Material for this task

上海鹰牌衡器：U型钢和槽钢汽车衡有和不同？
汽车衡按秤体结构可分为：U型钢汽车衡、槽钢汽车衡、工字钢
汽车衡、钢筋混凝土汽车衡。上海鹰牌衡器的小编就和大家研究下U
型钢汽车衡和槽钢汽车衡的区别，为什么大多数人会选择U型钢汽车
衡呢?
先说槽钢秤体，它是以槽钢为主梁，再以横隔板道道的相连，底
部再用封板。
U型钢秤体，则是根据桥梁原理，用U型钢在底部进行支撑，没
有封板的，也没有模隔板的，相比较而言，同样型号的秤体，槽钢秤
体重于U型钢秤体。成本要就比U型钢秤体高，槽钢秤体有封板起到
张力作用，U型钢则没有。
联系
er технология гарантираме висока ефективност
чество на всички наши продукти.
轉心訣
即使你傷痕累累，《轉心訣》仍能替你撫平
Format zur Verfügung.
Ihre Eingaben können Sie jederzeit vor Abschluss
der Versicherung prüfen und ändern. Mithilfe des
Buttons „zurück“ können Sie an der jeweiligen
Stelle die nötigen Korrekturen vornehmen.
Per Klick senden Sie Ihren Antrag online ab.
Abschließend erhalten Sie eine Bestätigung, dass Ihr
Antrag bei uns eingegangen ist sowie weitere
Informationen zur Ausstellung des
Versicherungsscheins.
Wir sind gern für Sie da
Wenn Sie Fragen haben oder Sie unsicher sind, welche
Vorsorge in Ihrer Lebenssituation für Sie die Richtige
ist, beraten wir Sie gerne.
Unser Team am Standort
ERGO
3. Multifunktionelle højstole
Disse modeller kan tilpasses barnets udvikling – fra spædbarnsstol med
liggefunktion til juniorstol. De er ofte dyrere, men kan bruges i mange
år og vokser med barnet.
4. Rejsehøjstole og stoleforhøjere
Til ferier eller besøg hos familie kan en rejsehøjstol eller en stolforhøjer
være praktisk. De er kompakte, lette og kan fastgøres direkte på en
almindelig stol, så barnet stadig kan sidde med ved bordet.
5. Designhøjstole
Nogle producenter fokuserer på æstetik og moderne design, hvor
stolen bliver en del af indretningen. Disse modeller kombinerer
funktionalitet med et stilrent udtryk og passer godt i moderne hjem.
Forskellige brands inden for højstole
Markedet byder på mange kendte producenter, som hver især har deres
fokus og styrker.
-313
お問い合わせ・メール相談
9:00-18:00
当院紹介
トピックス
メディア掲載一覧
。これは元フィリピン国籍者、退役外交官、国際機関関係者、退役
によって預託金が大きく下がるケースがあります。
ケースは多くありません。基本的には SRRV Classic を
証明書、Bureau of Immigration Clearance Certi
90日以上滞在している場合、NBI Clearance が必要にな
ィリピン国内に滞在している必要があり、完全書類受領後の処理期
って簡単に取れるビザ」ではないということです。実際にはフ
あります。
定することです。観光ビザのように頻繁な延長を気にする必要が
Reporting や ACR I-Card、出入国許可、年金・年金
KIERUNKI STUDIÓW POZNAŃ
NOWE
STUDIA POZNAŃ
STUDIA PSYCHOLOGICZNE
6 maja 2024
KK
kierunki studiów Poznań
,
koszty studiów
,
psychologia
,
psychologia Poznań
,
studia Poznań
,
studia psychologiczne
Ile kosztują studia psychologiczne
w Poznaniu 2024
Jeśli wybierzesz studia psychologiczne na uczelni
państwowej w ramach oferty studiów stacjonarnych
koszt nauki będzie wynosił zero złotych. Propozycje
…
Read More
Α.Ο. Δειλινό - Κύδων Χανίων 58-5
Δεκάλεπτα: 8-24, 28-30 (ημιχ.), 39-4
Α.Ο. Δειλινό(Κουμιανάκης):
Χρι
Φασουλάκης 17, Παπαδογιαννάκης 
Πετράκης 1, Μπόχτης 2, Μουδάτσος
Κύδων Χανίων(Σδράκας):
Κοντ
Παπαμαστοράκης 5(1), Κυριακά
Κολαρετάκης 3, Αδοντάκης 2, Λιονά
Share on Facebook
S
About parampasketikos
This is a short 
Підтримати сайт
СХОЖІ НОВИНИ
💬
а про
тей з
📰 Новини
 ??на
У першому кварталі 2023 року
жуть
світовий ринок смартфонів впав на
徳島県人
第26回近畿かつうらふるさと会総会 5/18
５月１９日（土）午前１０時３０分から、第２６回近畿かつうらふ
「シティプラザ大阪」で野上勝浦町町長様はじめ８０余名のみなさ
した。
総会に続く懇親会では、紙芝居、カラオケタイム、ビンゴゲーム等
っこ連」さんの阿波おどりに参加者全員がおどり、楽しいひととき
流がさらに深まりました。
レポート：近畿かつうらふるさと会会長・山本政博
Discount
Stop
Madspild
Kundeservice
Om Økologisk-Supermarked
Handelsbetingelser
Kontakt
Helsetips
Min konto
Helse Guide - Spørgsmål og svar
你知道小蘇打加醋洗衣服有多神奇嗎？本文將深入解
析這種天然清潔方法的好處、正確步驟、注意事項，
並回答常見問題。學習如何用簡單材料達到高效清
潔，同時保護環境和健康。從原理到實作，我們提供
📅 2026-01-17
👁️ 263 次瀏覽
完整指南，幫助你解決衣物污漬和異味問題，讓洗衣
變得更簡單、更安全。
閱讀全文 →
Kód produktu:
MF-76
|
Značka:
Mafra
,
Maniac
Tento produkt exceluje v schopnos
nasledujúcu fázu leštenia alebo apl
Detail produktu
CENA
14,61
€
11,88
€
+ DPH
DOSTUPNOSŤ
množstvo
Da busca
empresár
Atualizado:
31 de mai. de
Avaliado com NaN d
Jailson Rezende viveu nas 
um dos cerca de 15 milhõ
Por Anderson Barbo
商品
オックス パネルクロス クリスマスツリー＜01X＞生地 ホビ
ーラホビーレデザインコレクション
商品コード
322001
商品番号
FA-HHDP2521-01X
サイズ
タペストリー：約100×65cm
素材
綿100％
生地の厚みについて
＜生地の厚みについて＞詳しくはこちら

Work request
Please restate every record above word for word.

Task solution
上海鹰牌衡器：U型钢和槽钢汽车衡有和不同？
汽车衡按秤体结构可分为：U型钢汽车衡、槽钢汽车衡、工字钢
汽车衡、钢筋混凝土汽车衡。上海鹰牌衡器的小编就和大家研究下U
型钢汽车衡和槽钢汽车衡的区别，为什么大多数人会选择U型钢汽车
衡呢?
先说槽钢秤体，它是以槽钢为主梁，再以横隔板道道的相连，底
部再用封板。
U型钢秤体，则是根据桥梁原理，用U型钢在底部进行支撑，没
有封板的，也没有模隔板的，相比较而言，同样型号的秤体，槽钢秤
体重于U型钢秤体。成本要就比U型钢秤体高，槽钢秤体有封板起到
张力作用，U型钢则没有。
联系
er технология гарантираме висока ефективност
чество на всички наши продукти.
轉心訣
即使你傷痕累累，《轉心訣》仍能替你撫平
Format zur Verfügung.
Ihre Eingaben können Sie jederzeit vor Abschluss
der Versicherung prüfen und ändern. Mithilfe des
Buttons „zurück“ können Sie an der jeweiligen
Stelle die nötigen Korrekturen vornehmen.
Per Klick senden Sie Ihren Antrag online ab.
Abschließend erhalten Sie eine Bestätigung, dass Ihr
Antrag bei uns eingegangen ist sowie weitere
Informationen zur Ausstellung des
Versicherungsscheins.
Wir sind gern für Sie da
Wenn Sie Fragen haben oder Sie unsicher sind, welche
Vorsorge in Ihrer Lebenssituation für Sie die Richtige
ist, beraten wir Sie gerne.
Unser Team am Standort
ERGO
3. Multifunktionelle højstole
Disse modeller kan tilpasses barnets udvikling – fra spædbarnsstol med
liggefunktion til juniorstol. De er ofte dyrere, men kan bruges i mange
år og vokser med barnet.
4. Rejsehøjstole og stoleforhøjere
Til ferier eller besøg hos familie kan en rejsehøjstol eller en stolforhøjer
være praktisk. De er kompakte, lette og kan fastgøres direkte på en
almindelig stol, så barnet stadig kan sidde med ved bordet.
5. Designhøjstole
Nogle producenter fokuserer på æstetik og moderne design, hvor
stolen bliver en del af indretningen. Disse modeller kombinerer
funktionalitet med et stilrent udtryk og passer godt i moderne hjem.
Forskellige brands inden for højstole
Markedet byder på mange kendte producenter, som hver især har deres
fokus og styrker.
-313
お問い合わせ・メール相談
9:00-18:00
当院紹介
トピックス
メディア掲載一覧
。これは元フィリピン国籍者、退役外交官、国際機関関係者、退役
によって預託金が大きく下がるケースがあります。
ケースは多くありません。基本的には SRRV Classic を
証明書、Bureau of Immigration Clearance Certi
90日以上滞在している場合、NBI Clearance が必要にな
ィリピン国内に滞在している必要があり、完全書類受領後の処理期
って簡単に取れるビザ」ではないということです。実際にはフ
あります。
定することです。観光ビザのように頻繁な延長を気にする必要が
Reporting や ACR I-Card、出入国許可、年金・年金
KIERUNKI STUDIÓW POZNAŃ
NOWE
STUDIA POZNAŃ
STUDIA PSYCHOLOGICZNE
6 maja 2024
KK
kierunki studiów Poznań
,
koszty studiów
,
psychologia
,
psychologia Poznań
,
studia Poznań
,
studia psychologiczne
Ile kosztują studia psychologiczne
w Poznaniu 2024
Jeśli wybierzesz studia psychologiczne na uczelni
państwowej w ramach oferty studiów stacjonarnych
koszt nauki będzie wynosił zero złotych. Propozycje
…
Read More
Α.Ο. Δειλινό - Κύδων Χανίων 58-5
Δεκάλεπτα: 8-24, 28-30 (ημιχ.), 39-4
Α.Ο. Δειλινό(Κουμιανάκης):
Χρι
Φασουλάκης 17, Παπαδογιαννάκης 
Πετράκης 1, Μπόχτης 2, Μουδάτσος
Κύδων Χανίων(Σδράκας):
Κοντ
Παπαμαστοράκης 5(1), Κυριακά
Κολαρετάκης 3, Αδοντάκης 2, Λιονά
Share on Facebook
S
About parampasketikos
This is a short 
Підтримати сайт
СХОЖІ НОВИНИ
💬
а про
тей з
📰 Новини
 ??на
У першому кварталі 2023 року
жуть
світовий ринок смартфонів впав на
徳島県人
第26回近畿かつうらふるさと会総会 5/18
５月１９日（土）午前１０時３０分から、第２６回近畿かつうらふ
「シティプラザ大阪」で野上勝浦町町長様はじめ８０余名のみなさ
した。
総会に続く懇親会では、紙芝居、カラオケタイム、ビンゴゲーム等
っこ連」さんの阿波おどりに参加者全員がおどり、楽しいひととき
流がさらに深まりました。
レポート：近畿かつうらふるさと会会長・山本政博
Discount
Stop
Madspild
Kundeservice
Om Økologisk-Supermarked
Handelsbetingelser
Kontakt
Helsetips
Min konto
Helse Guide - Spørgsmål og svar
你知道小蘇打加醋洗衣服有多神奇嗎？本文將深入解
析這種天然清潔方法的好處、正確步驟、注意事項，
並回答常見問題。學習如何用簡單材料達到高效清
潔，同時保護環境和健康。從原理到實作，我們提供
📅 2026-01-17
👁️ 263 次瀏覽
完整指南，幫助你解決衣物污漬和異味問題，讓洗衣
變得更簡單、更安全。
閱讀全文 →
Kód produktu:
MF-76
|
Značka:
Mafra
,
Maniac
Tento produkt exceluje v schopnos
nasledujúcu fázu leštenia alebo apl
Detail produktu
CENA
14,61
€
11,88
€
+ DPH
DOSTUPNOSŤ
množstvo
Da busca
empresár
Atualizado:
31 de mai. de
Avaliado com NaN d
Jailson Rezende viveu nas 
um dos cerca de 15 milhõ
Por Anderson Barbo
商品
オックス パネルクロス クリスマスツリー＜01X＞生地 ホビ
ーラホビーレデザインコレクション
商品コード
322001
商品番号
FA-HHDP2521-01X
サイズ
タペストリー：約100×65cm
素材
綿100％
生地の厚みについて
＜生地の厚みについて＞詳しくはこちら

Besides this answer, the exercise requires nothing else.